I was thinking that you already have an "all else failed" :D

Your OS X system would take up something like 12 to 15 GB, as a fresh install. Leopard is pretty large, as it includes code for both PPC and Intel Macs. Those "hidden" folders are ALREADY there after a fresh install of OS X - but they are hidden.
In fact, there's no reason to manually copy those folders, when you already have them as a result of the OS X install.
Just let your new system migrate your old stuff from your back up, and you should be fine.
The hidden folders do not take up less space, they are just hidden. They will be part of that 15GB that you have initially installed.
If you have used some utility or terminal command to make those folders visible, then you only need to make them invisible again, and all is good.

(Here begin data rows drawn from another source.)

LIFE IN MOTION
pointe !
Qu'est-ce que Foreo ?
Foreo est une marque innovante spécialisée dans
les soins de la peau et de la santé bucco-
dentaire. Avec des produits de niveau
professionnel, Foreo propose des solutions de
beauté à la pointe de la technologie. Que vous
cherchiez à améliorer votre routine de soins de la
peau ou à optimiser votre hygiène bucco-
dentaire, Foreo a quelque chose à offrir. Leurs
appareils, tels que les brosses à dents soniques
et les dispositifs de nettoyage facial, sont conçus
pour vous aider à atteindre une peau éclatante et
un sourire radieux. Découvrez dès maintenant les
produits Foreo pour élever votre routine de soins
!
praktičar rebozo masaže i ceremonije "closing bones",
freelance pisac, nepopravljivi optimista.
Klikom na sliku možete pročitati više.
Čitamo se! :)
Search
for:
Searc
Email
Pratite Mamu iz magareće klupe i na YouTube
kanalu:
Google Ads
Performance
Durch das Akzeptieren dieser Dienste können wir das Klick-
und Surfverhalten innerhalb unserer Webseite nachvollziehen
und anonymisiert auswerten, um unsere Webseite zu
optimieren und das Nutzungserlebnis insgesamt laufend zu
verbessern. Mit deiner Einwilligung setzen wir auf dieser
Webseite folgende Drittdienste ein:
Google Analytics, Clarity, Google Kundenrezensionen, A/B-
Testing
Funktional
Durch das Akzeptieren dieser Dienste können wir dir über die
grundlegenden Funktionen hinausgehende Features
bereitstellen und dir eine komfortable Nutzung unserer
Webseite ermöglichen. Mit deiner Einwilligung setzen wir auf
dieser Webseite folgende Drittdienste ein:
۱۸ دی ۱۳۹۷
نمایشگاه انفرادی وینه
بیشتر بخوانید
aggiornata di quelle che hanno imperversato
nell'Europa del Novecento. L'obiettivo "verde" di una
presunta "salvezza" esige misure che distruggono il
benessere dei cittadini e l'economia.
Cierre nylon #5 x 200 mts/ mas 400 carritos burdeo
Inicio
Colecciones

40 GB is a nice amount of files, apps, music, your additional apps, etc.

Your will find out that most of that space is used by the main user account.

Others can be a large amount of space taken up by Caches folders.

Also, in the event of system problems, the Log folders can sometimes show enormous files.

Almost always, Log folders (especially after a backup and restore like you are doing) can be trashed, and Caches folders can also be trashed. I have seen that give back 10 or 15 GB, although usually only 2 or 3 GB, or less.